Both countries share common membership of the Commonwealth, the United Nations, the World Health Organization, and the World Trade Organization. Bilaterally the two countries have an Investment Agreement.

==History==

British explorer James Cook led expeditions to Tonga in 1773, 1774 and 1777. This was followed by extensive English missionary activity beginning in 1797. The mass conversion of most Tongans to Christianity – and primarily to Wesleyan Methodism – resulted in strong religious ties to England as the source of most of the missionaries involved. Indeed, it was in part through the assistance of the English missionary Shirley Baker (who baptized him) that George Tupou I established the monarchy of Tonga in 1875. This served to further strengthen Anglo-Tongan ties, and the United Kingdom and the Kingdom of Tonga established formal mutual diplomatic recognition in 1879. While always remaining independent, Tonga became a British protected state under the so-called Treaty of Friendship on 18 May 1900, when European settlers and rival Tongan chiefs tried to oust the second king. The Treaty of Friendship and protected state status ended only in 1970 under arrangements established during the reign of Tonga's third monarch, Queen Sālote.

Tonga is unique among Pacific island nations in its never having been colonized. Its foreign relations, therefore, have always been as an independent monarchy free of the colonial relationships of its neighbors.

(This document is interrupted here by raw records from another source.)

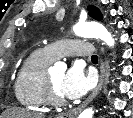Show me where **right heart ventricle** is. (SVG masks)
Here are the masks:
<instances>
[{"mask_svg": "<svg viewBox=\"0 0 133 118\" xmlns=\"http://www.w3.org/2000/svg\"><path fill=\"white\" fill-rule=\"evenodd\" d=\"M52 61L43 49H38L20 67L13 90L16 101L24 108L36 110L45 106L44 80L46 68Z\"/></svg>", "mask_w": 133, "mask_h": 118, "instance_id": "obj_1", "label": "right heart ventricle"}]
</instances>
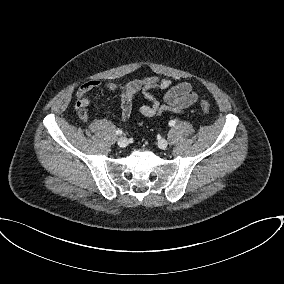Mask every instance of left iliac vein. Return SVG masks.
<instances>
[{"instance_id": "obj_1", "label": "left iliac vein", "mask_w": 284, "mask_h": 284, "mask_svg": "<svg viewBox=\"0 0 284 284\" xmlns=\"http://www.w3.org/2000/svg\"><path fill=\"white\" fill-rule=\"evenodd\" d=\"M167 146H168V142H167L166 139H160V140L158 141V147H159L160 149H166Z\"/></svg>"}]
</instances>
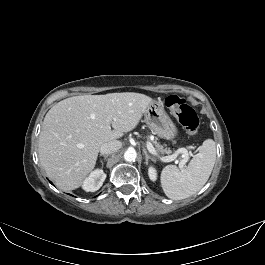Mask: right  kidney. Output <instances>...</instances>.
<instances>
[{
    "label": "right kidney",
    "mask_w": 265,
    "mask_h": 265,
    "mask_svg": "<svg viewBox=\"0 0 265 265\" xmlns=\"http://www.w3.org/2000/svg\"><path fill=\"white\" fill-rule=\"evenodd\" d=\"M105 179V172L102 169H97L84 180L82 187L87 192L97 191L103 185Z\"/></svg>",
    "instance_id": "ca27d5eb"
}]
</instances>
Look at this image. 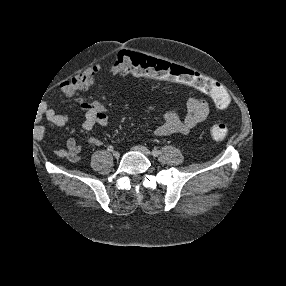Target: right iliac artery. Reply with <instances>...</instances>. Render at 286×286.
Listing matches in <instances>:
<instances>
[{
  "mask_svg": "<svg viewBox=\"0 0 286 286\" xmlns=\"http://www.w3.org/2000/svg\"><path fill=\"white\" fill-rule=\"evenodd\" d=\"M113 149H114V148H113V146H111V145L107 147V150L110 151V152H112Z\"/></svg>",
  "mask_w": 286,
  "mask_h": 286,
  "instance_id": "1",
  "label": "right iliac artery"
}]
</instances>
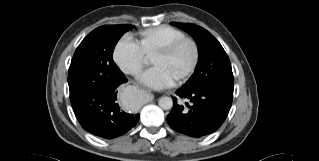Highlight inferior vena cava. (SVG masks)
Wrapping results in <instances>:
<instances>
[{"label": "inferior vena cava", "instance_id": "inferior-vena-cava-1", "mask_svg": "<svg viewBox=\"0 0 319 161\" xmlns=\"http://www.w3.org/2000/svg\"><path fill=\"white\" fill-rule=\"evenodd\" d=\"M137 73H138V71H135V72H134V74H137Z\"/></svg>", "mask_w": 319, "mask_h": 161}]
</instances>
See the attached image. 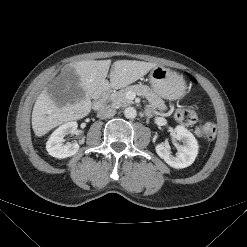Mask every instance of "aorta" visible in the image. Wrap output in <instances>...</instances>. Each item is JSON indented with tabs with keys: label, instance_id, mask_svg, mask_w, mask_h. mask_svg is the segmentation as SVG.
Segmentation results:
<instances>
[{
	"label": "aorta",
	"instance_id": "aorta-1",
	"mask_svg": "<svg viewBox=\"0 0 247 247\" xmlns=\"http://www.w3.org/2000/svg\"><path fill=\"white\" fill-rule=\"evenodd\" d=\"M124 116L127 118V119H133L137 116V111L134 107H127L125 110H124Z\"/></svg>",
	"mask_w": 247,
	"mask_h": 247
}]
</instances>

In the 1950s, Anglo-Tongan relations were strengthened with the visit of each country's monarch to the other nation. In 1953, Tonga's Queen Sālote became the first Tongan monarch to visit Britain when she attended the coronation of Elizabeth II. Soon after, in 1954, the Queen Elizabeth then visited Tonga.

The Treaty of Friendship and protected state status ended only in 1970 under arrangements established during the reign of Tonga's third monarch, Queen Sālote.

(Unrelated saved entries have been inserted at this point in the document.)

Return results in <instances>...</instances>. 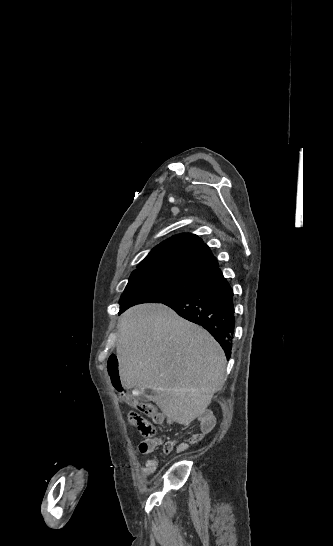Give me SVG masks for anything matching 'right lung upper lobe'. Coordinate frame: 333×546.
Wrapping results in <instances>:
<instances>
[{"label": "right lung upper lobe", "mask_w": 333, "mask_h": 546, "mask_svg": "<svg viewBox=\"0 0 333 546\" xmlns=\"http://www.w3.org/2000/svg\"><path fill=\"white\" fill-rule=\"evenodd\" d=\"M219 264L210 248L197 235H175L159 245L137 265L132 275L168 273L202 280Z\"/></svg>", "instance_id": "1"}]
</instances>
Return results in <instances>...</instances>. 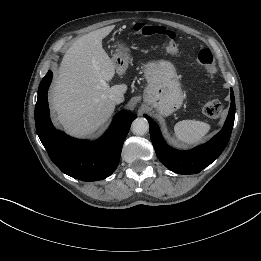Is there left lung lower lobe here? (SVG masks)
<instances>
[{"label": "left lung lower lobe", "instance_id": "0a47b994", "mask_svg": "<svg viewBox=\"0 0 261 261\" xmlns=\"http://www.w3.org/2000/svg\"><path fill=\"white\" fill-rule=\"evenodd\" d=\"M150 125V137L159 160L171 171L179 174H195L210 165L225 149L234 124L235 99L231 89V106L222 130L210 141L189 151H179L164 142L156 123L144 115Z\"/></svg>", "mask_w": 261, "mask_h": 261}]
</instances>
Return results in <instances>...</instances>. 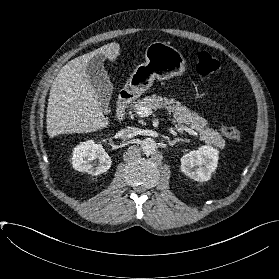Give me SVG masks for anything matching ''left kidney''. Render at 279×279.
Here are the masks:
<instances>
[{
	"mask_svg": "<svg viewBox=\"0 0 279 279\" xmlns=\"http://www.w3.org/2000/svg\"><path fill=\"white\" fill-rule=\"evenodd\" d=\"M219 151L209 145L191 151L181 158V171L195 181H208L218 164Z\"/></svg>",
	"mask_w": 279,
	"mask_h": 279,
	"instance_id": "left-kidney-1",
	"label": "left kidney"
}]
</instances>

As part of cost-cutting measures across the British Foreign Service, the British Government closed the British High Commission in Nukuʻalofa in March 2006, transferring representation of British interests in Tonga to the UK High Commissioner in Fiji. The last resident British High Commissioner was Paul Nessling.

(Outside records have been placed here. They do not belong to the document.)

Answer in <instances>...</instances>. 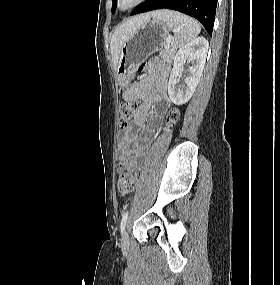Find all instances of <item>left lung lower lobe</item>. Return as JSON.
Listing matches in <instances>:
<instances>
[{"label":"left lung lower lobe","instance_id":"left-lung-lower-lobe-1","mask_svg":"<svg viewBox=\"0 0 280 285\" xmlns=\"http://www.w3.org/2000/svg\"><path fill=\"white\" fill-rule=\"evenodd\" d=\"M217 0H146L131 13L135 15L156 9H172L199 20L209 35H212Z\"/></svg>","mask_w":280,"mask_h":285}]
</instances>
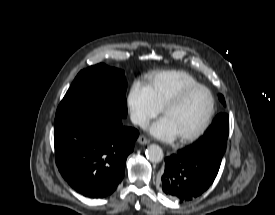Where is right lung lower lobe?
Wrapping results in <instances>:
<instances>
[{
	"instance_id": "right-lung-lower-lobe-1",
	"label": "right lung lower lobe",
	"mask_w": 275,
	"mask_h": 215,
	"mask_svg": "<svg viewBox=\"0 0 275 215\" xmlns=\"http://www.w3.org/2000/svg\"><path fill=\"white\" fill-rule=\"evenodd\" d=\"M109 107L55 120L57 167L77 192L90 198L112 194L122 181L127 156L139 132L122 125Z\"/></svg>"
}]
</instances>
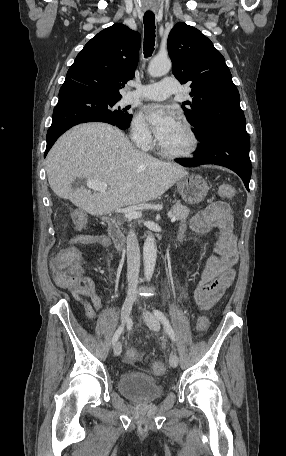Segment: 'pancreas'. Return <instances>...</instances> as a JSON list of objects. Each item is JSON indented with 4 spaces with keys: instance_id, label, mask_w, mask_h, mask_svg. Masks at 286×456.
I'll return each mask as SVG.
<instances>
[{
    "instance_id": "cf45deb5",
    "label": "pancreas",
    "mask_w": 286,
    "mask_h": 456,
    "mask_svg": "<svg viewBox=\"0 0 286 456\" xmlns=\"http://www.w3.org/2000/svg\"><path fill=\"white\" fill-rule=\"evenodd\" d=\"M172 215L176 217L178 221H185L190 213L188 207L181 205L180 203H176L171 208Z\"/></svg>"
}]
</instances>
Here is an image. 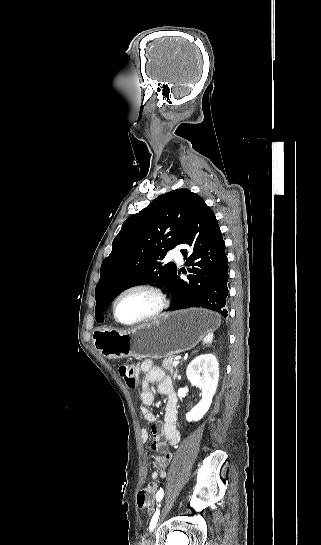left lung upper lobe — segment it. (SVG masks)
I'll return each instance as SVG.
<instances>
[{"label":"left lung upper lobe","mask_w":321,"mask_h":545,"mask_svg":"<svg viewBox=\"0 0 321 545\" xmlns=\"http://www.w3.org/2000/svg\"><path fill=\"white\" fill-rule=\"evenodd\" d=\"M204 199L189 189L160 195L150 205L127 218L103 261L95 290V319L124 290L143 284L167 286L177 267L162 264L167 251L179 244L198 204Z\"/></svg>","instance_id":"1"}]
</instances>
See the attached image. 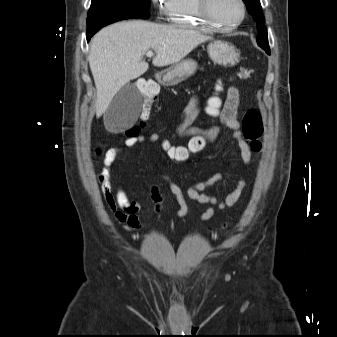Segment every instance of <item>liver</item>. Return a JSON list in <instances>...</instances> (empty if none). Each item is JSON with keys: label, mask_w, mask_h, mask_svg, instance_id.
<instances>
[{"label": "liver", "mask_w": 337, "mask_h": 337, "mask_svg": "<svg viewBox=\"0 0 337 337\" xmlns=\"http://www.w3.org/2000/svg\"><path fill=\"white\" fill-rule=\"evenodd\" d=\"M209 39L193 30L143 20L118 22L100 30L92 39L88 57L97 90L96 117L105 113L126 83L148 70L143 60L146 52L155 51L154 66H168Z\"/></svg>", "instance_id": "6515ba94"}]
</instances>
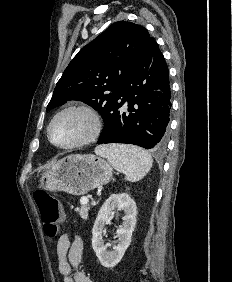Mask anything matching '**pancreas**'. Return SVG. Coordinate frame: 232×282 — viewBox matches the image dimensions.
<instances>
[{"label": "pancreas", "instance_id": "cf45deb5", "mask_svg": "<svg viewBox=\"0 0 232 282\" xmlns=\"http://www.w3.org/2000/svg\"><path fill=\"white\" fill-rule=\"evenodd\" d=\"M89 210H90V205L86 204V205H82L80 208H77L76 212L79 213V215L83 220H86L88 218Z\"/></svg>", "mask_w": 232, "mask_h": 282}]
</instances>
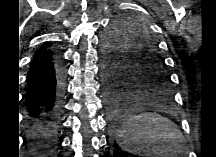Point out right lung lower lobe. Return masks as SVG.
I'll use <instances>...</instances> for the list:
<instances>
[{"instance_id":"98d812e1","label":"right lung lower lobe","mask_w":216,"mask_h":157,"mask_svg":"<svg viewBox=\"0 0 216 157\" xmlns=\"http://www.w3.org/2000/svg\"><path fill=\"white\" fill-rule=\"evenodd\" d=\"M60 75L50 50L33 58L25 94L27 139L33 157H52L57 147L62 94Z\"/></svg>"}]
</instances>
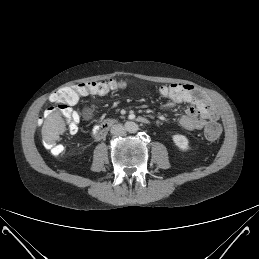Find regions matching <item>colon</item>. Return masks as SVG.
Listing matches in <instances>:
<instances>
[{"label": "colon", "mask_w": 259, "mask_h": 259, "mask_svg": "<svg viewBox=\"0 0 259 259\" xmlns=\"http://www.w3.org/2000/svg\"><path fill=\"white\" fill-rule=\"evenodd\" d=\"M125 87L121 80H95L78 84L74 87H64L51 96V101L58 104V108L65 119L71 132H75L79 121L78 114L71 108L80 98L88 93L104 95L110 91L119 90ZM159 93L164 97H178L182 102L190 99L199 101L206 98V91L199 86L189 84H170L159 87ZM221 135V127L216 122H209L204 130V136L208 141H216ZM50 150L54 154H61L63 146L52 144Z\"/></svg>", "instance_id": "colon-1"}]
</instances>
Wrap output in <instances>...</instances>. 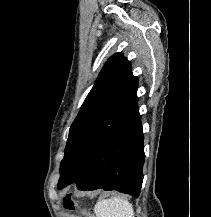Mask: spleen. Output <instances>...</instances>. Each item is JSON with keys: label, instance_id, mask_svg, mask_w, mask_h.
Segmentation results:
<instances>
[{"label": "spleen", "instance_id": "1", "mask_svg": "<svg viewBox=\"0 0 211 217\" xmlns=\"http://www.w3.org/2000/svg\"><path fill=\"white\" fill-rule=\"evenodd\" d=\"M94 210L97 217H134L132 204L120 197L98 201Z\"/></svg>", "mask_w": 211, "mask_h": 217}]
</instances>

In 2010, Tongan Brigadier General Tau'aika 'Uta'atu, Commander of the Tonga Defence Services, signed an agreement in London committing a minimum of 200 Tongan troops to cooperate with Britain's International Security Assistance Force (ISAF) in Afghanistan.

==Economic relations==
Tonga is eligible to accede to the Pacific States–United Kingdom Economic Partnership Agreement, a free trade agreement with the United Kingdom; Tonga has shown interest in acceding to the EPA.

Following the withdrawal of the United Kingdom from the European Union, the UK and Pacific States signed the Pacific States–United Kingdom Economic Partnership Agreement on 14 March 2019. The Pacific States–United Kingdom Economic Partnership Agreement is a continuity trade agreement, based on the EU free trade agreement, which entered into force on 1 January 2021. Trade value between the Pacific States and the United Kingdom was worth £286 million in 2022.

==Diplomatic missions==
- Tonga maintains a high commission in London.
- The United Kingdom is accredited to Tonga through its high commission in Nuku'Alofa.